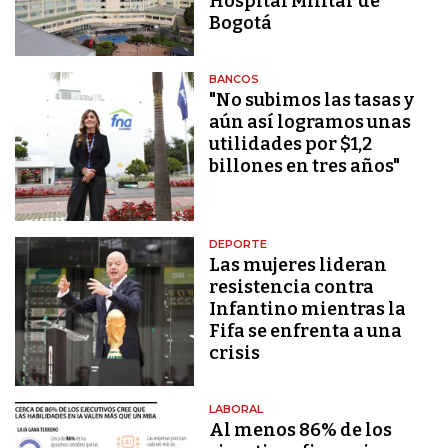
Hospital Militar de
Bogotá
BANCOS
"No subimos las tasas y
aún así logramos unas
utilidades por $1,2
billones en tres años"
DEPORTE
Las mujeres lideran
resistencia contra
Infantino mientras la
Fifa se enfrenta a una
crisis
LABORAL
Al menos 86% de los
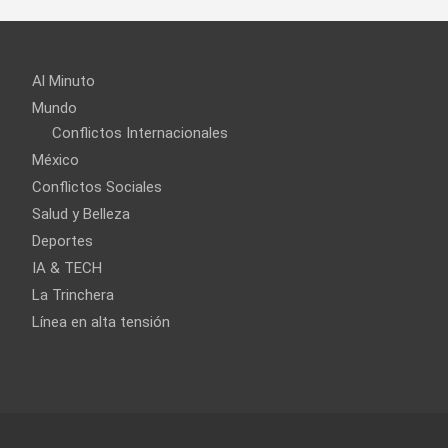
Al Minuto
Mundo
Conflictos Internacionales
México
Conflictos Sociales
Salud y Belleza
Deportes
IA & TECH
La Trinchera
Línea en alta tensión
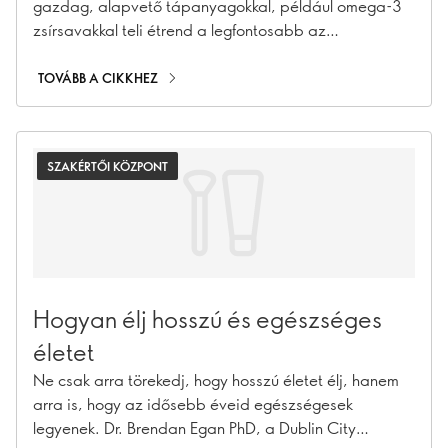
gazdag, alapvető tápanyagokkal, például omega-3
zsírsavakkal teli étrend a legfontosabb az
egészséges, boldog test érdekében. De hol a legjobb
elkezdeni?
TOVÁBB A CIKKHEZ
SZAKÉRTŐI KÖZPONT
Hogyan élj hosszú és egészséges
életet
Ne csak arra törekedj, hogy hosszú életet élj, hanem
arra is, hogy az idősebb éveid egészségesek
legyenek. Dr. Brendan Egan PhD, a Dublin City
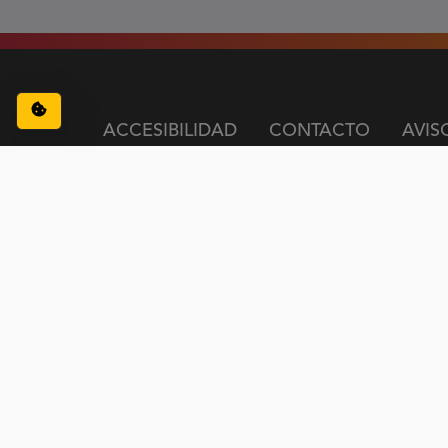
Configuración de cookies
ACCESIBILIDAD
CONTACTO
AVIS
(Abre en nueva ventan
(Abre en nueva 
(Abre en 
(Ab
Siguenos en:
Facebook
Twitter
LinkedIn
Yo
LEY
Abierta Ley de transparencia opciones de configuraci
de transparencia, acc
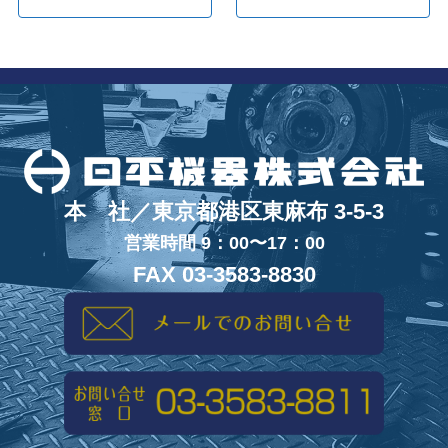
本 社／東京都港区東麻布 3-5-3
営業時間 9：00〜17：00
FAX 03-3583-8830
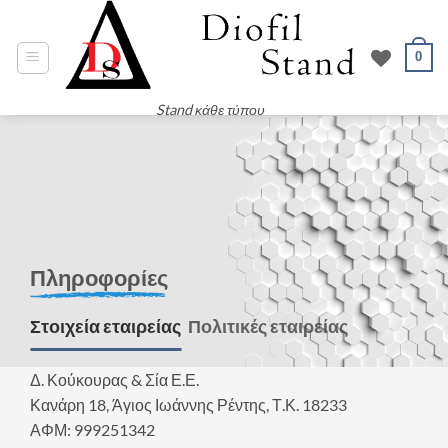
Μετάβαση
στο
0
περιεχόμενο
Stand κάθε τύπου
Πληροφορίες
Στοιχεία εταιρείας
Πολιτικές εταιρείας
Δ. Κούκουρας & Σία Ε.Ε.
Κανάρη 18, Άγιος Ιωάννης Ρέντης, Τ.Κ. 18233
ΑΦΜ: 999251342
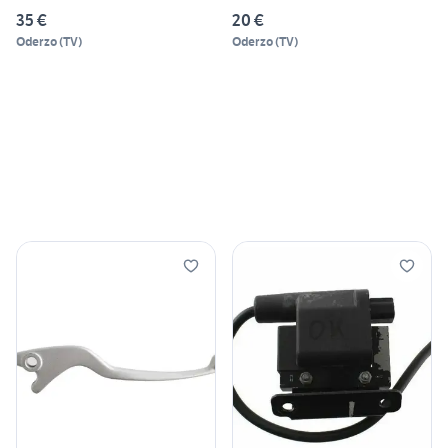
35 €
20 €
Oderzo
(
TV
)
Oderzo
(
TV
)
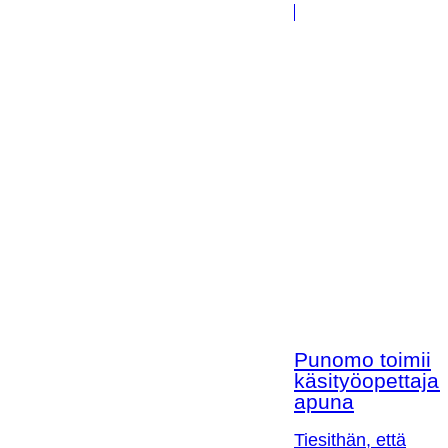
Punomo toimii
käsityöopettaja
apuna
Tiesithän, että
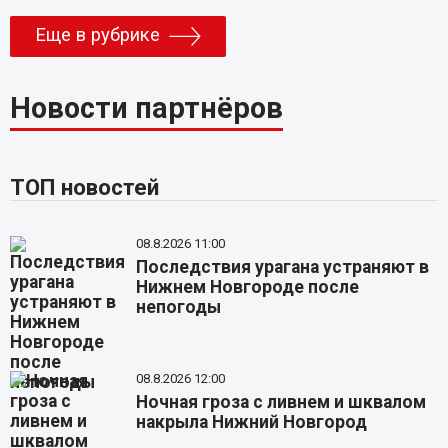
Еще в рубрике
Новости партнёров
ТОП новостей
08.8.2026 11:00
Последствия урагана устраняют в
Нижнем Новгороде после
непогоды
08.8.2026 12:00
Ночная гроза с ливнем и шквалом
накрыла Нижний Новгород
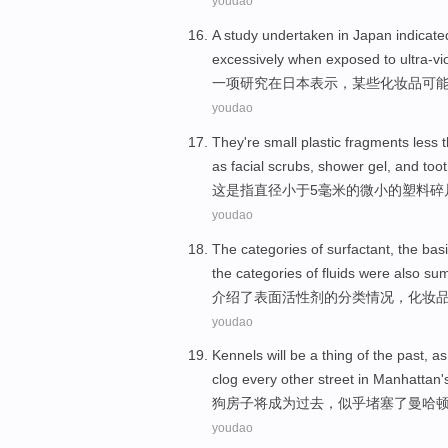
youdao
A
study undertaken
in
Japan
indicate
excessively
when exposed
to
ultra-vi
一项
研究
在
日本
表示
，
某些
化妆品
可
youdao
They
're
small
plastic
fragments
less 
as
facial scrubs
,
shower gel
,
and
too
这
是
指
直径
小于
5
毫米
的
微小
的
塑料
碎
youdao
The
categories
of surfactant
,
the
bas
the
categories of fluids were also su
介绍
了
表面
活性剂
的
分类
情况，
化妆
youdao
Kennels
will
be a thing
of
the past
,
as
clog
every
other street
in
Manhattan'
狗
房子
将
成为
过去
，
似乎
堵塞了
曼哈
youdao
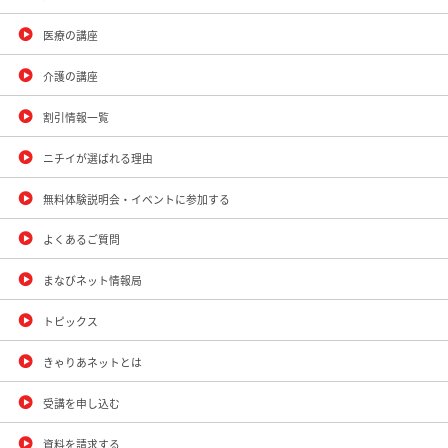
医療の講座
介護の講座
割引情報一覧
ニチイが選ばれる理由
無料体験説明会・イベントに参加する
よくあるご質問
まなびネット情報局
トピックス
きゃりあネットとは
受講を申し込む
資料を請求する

---

* **What the exercise asks**
Exact copy, no pictures: reproduce every record above.

* **Exercise solution**
Hospital Militar de
Bogotá
BANCOS
"No subimos las tasas y
aún así logramos unas
utilidades por $1,2
billones en tres años"
DEPORTE
Las mujeres lideran
resistencia contra
Infantino mientras la
Fifa se enfrenta a una
crisis
LABORAL
Al menos 86% de los
Al Minuto
Mundo
Conflictos Internacionales
México
Conflictos Sociales
Salud y Belleza
Deportes
IA & TECH
La Trinchera
Línea en alta tensión
gazdag, alapvető tápanyagokkal, például omega-3
zsírsavakkal teli étrend a legfontosabb az
egészséges, boldog test érdekében. De hol a legjobb
elkezdeni?
TOVÁBB A CIKKHEZ
SZAKÉRTŐI KÖZPONT
Hogyan élj hosszú és egészséges
életet
Ne csak arra törekedj, hogy hosszú életet élj, hanem
arra is, hogy az idősebb éveid egészségesek
legyenek. Dr. Brendan Egan PhD, a Dublin City
Configuración de cookies
ACCESIBILIDAD
CONTACTO
AVIS
(Abre en nueva ventan
(Abre en nueva 
(Abre en 
(Ab
Siguenos en:
Facebook
Twitter
LinkedIn
Yo
LEY
Abierta Ley de transparencia opciones de configuraci
de transparencia, acc
本 社／東京都港区東麻布 3-5-3
営業時間 9：00〜17：00
FAX 03-3583-8830
Μετάβαση
στο
0
περιεχόμενο
Stand κάθε τύπου
Πληροφορίες
Στοιχεία εταιρείας
Πολιτικές εταιρείας
Δ. Κούκουρας & Σία Ε.Ε.
Κανάρη 18, Άγιος Ιωάννης Ρέντης, Τ.Κ. 18233
ΑΦΜ: 999251342
35 €
20 €
Oderzo
(
TV
)
Oderzo
(
TV
)
Punomo toimii
käsityöopettaja
apuna
Tiesithän, että
Еще в рубрике
Новости партнёров
ТОП новостей
08.8.2026 11:00
Последствия урагана устраняют в
Нижнем Новгороде после
непогоды
08.8.2026 12:00
Ночная гроза с ливнем и шквалом
накрыла Нижний Новгород
youdao
A
study undertaken
in
Japan
indicate
excessively
when exposed
to
ultra-vi
一项
研究
在
日本
表示
，
某些
化妆品
可
youdao
They
're
small
plastic
fragments
less 
as
facial scrubs
,
shower gel
,
and
too
这
是
指
直径
小于
5
毫米
的
微小
的
塑料
碎
youdao
The
categories
of surfactant
,
the
bas
the
categories of fluids were also su
介绍
了
表面
活性剂
的
分类
情况，
化妆
youdao
Kennels
will
be a thing
of
the past
,
as
clog
every
other street
in
Manhattan'
狗
房子
将
成为
过去
，
似乎
堵塞了
曼哈
youdao
医療の講座
介護の講座
割引情報一覧
ニチイが選ばれる理由
無料体験説明会・イベントに参加する
よくあるご質問
まなびネット情報局
トピックス
きゃりあネットとは
受講を申し込む
資料を請求する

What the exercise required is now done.